Your answer should be the records, copied exactly, with the pictures removed.
*** Opening Input ***
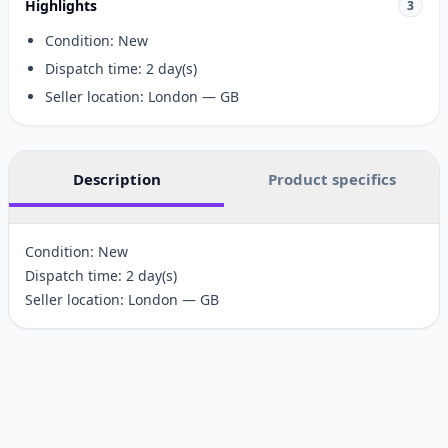
Highlights
3
Condition: New
Dispatch time: 2 day(s)
Seller location: London — GB
Description
Product specifics
Condition: New
Dispatch time: 2 day(s)
Seller location: London — GB
Customer reviews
*** Closing Input ***
◆ Reply to the exercise:
Highlights
3
Condition: New
Dispatch time: 2 day(s)
Seller location: London — GB
Description
Product specifics
Condition: New
Dispatch time: 2 day(s)
Seller location: London — GB
Customer reviews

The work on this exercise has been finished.